**Raw data:**
◆ ◆ ◆
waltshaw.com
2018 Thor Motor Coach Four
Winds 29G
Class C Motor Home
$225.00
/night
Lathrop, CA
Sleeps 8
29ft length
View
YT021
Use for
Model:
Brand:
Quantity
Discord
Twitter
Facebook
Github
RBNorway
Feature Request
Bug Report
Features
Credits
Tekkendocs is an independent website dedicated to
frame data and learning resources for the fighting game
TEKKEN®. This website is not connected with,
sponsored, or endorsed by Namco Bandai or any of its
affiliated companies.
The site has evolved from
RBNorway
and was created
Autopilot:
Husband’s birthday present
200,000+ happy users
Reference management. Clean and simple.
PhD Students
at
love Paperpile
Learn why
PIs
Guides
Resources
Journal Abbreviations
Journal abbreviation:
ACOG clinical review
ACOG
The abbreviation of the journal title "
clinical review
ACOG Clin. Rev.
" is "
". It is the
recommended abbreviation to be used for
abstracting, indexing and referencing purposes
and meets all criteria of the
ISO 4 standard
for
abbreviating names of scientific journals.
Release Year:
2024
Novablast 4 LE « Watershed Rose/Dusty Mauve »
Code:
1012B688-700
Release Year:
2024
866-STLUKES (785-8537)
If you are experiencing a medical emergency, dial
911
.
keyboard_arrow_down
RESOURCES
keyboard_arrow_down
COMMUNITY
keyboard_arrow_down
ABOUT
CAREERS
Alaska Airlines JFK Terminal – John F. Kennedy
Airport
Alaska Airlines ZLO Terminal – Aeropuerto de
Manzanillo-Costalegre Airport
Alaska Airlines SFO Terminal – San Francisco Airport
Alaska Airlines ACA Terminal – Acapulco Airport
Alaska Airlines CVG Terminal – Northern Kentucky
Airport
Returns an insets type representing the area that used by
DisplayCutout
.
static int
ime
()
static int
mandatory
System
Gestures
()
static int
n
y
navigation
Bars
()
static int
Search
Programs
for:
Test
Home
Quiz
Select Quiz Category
◆ ◆ ◆
**What you are asked to do:** Reproduce the material word for word. Leave nothing out.

**Exercise answer:**
waltshaw.com
2018 Thor Motor Coach Four
Winds 29G
Class C Motor Home
$225.00
/night
Lathrop, CA
Sleeps 8
29ft length
View
YT021
Use for
Model:
Brand:
Quantity
Discord
Twitter
Facebook
Github
RBNorway
Feature Request
Bug Report
Features
Credits
Tekkendocs is an independent website dedicated to
frame data and learning resources for the fighting game
TEKKEN®. This website is not connected with,
sponsored, or endorsed by Namco Bandai or any of its
affiliated companies.
The site has evolved from
RBNorway
and was created
Autopilot:
Husband’s birthday present
200,000+ happy users
Reference management. Clean and simple.
PhD Students
at
love Paperpile
Learn why
PIs
Guides
Resources
Journal Abbreviations
Journal abbreviation:
ACOG clinical review
ACOG
The abbreviation of the journal title "
clinical review
ACOG Clin. Rev.
" is "
". It is the
recommended abbreviation to be used for
abstracting, indexing and referencing purposes
and meets all criteria of the
ISO 4 standard
for
abbreviating names of scientific journals.
Release Year:
2024
Novablast 4 LE « Watershed Rose/Dusty Mauve »
Code:
1012B688-700
Release Year:
2024
866-STLUKES (785-8537)
If you are experiencing a medical emergency, dial
911
.
keyboard_arrow_down
RESOURCES
keyboard_arrow_down
COMMUNITY
keyboard_arrow_down
ABOUT
CAREERS
Alaska Airlines JFK Terminal – John F. Kennedy
Airport
Alaska Airlines ZLO Terminal – Aeropuerto de
Manzanillo-Costalegre Airport
Alaska Airlines SFO Terminal – San Francisco Airport
Alaska Airlines ACA Terminal – Acapulco Airport
Alaska Airlines CVG Terminal – Northern Kentucky
Airport
Returns an insets type representing the area that used by
DisplayCutout
.
static int
ime
()
static int
mandatory
System
Gestures
()
static int
n
y
navigation
Bars
()
static int
Search
Programs
for:
Test
Home
Quiz
Select Quiz Category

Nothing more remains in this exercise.